A newspaper recently reported more Iraqi interpreters are now getting their visas, and this news is being retweeted on Twitter as though the interpreters’ problems are already solved. Unfortunately it is not this simple. The problems will not be solved until all of the interpreters are safe. Some have gotten their visas, yes, but most have not, and a promise is only a promise. We have not even been told when the processing of the visas should be finished, and meanwhile some thousands wait in great danger. I cannot just hear reported “good news” and put away my concern for the interpreters; and if you are concerned you should not either.
Some of the interpreters have had their visa applications rejected because their security checks did not clear. I believe there should be a transparent investigation and explanation as to why these visas were refused; because the individuals risked their lives and they have US soldiers standing beside them asking why their friends are not allowed to come to America.
As American citizens we have rights, and it is because of these rights perhaps that I feel so free to ask why we do not give other people rights also. One of these rights is a trial by a jury of our peers, and the peers of the Iraqi interpreters have been American soldiers. But our government, (at least some of it) does not show rights to non-citizens. It would seem to me we should respect the rights of citizens of the world. What is good enough for us should be good enough for others. When one of our own national citizens breaks a law, no matter how seriously, we give that person a trial.

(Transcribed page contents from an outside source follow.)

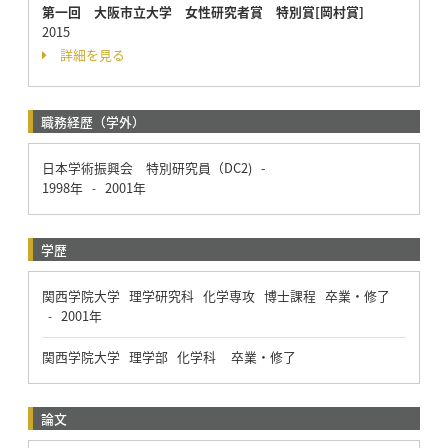
第一回 大阪市立大学 女性研究者賞 特別賞[岡村賞]
2015
詳細を見る
職務経歴（学外）
日本学術振興会 特別研究員（DC2) -
1998年
2001年
-
学歴
関西学院大学 理学研究科 化学専攻 博士課程 卒業・修了
2001年
-
関西学院大学 理学部 化学科 卒業・修了
論文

When one of our own citizens is in custody on any charge, they are promised no cruel or unusual interrogation or punishment; and yet some in our government have circumvented this norm by doing things akin to torture (or torture itself) on foreign soil, as if that would make these actions any less unethical………. The rulings of the Geneva Conventions have been conveniently tossed aside.
And now I am expected to believe our faulty government with its veils of secrecy will make the best decisions about the Iraqi interpreters; but I find myself unable to trust. The government already been guilty of allowing terrorists into the country (last year two Iraqi immigrants were caught smuggling money and weapons back to Iraq)………but I must trust that they will allow the good guys in and keep the bad guys out??? And trust that this be done without accountability? With no transparency. I hope you understand my hesitation.
I don’t know the people that are being refused their visas well. But the soldiers that were in combat with them know them pretty well I would think, and I hope their voices are listened to. This is what I ask; that the soldiers’ voices are listened to; that these people have a chance to explain or defend themselves against what may be false accusations; and for the consideration that a visa refusal can amount to a death sentence for these people. Even if these people are not allowed to enter our border, I think it may be right that they should at least be helped to relocate elsewhere than Iraq where they are marked as targets. Can we really use people so easily and disregard them?
I ask that we Americans treat other people as we would like to treated.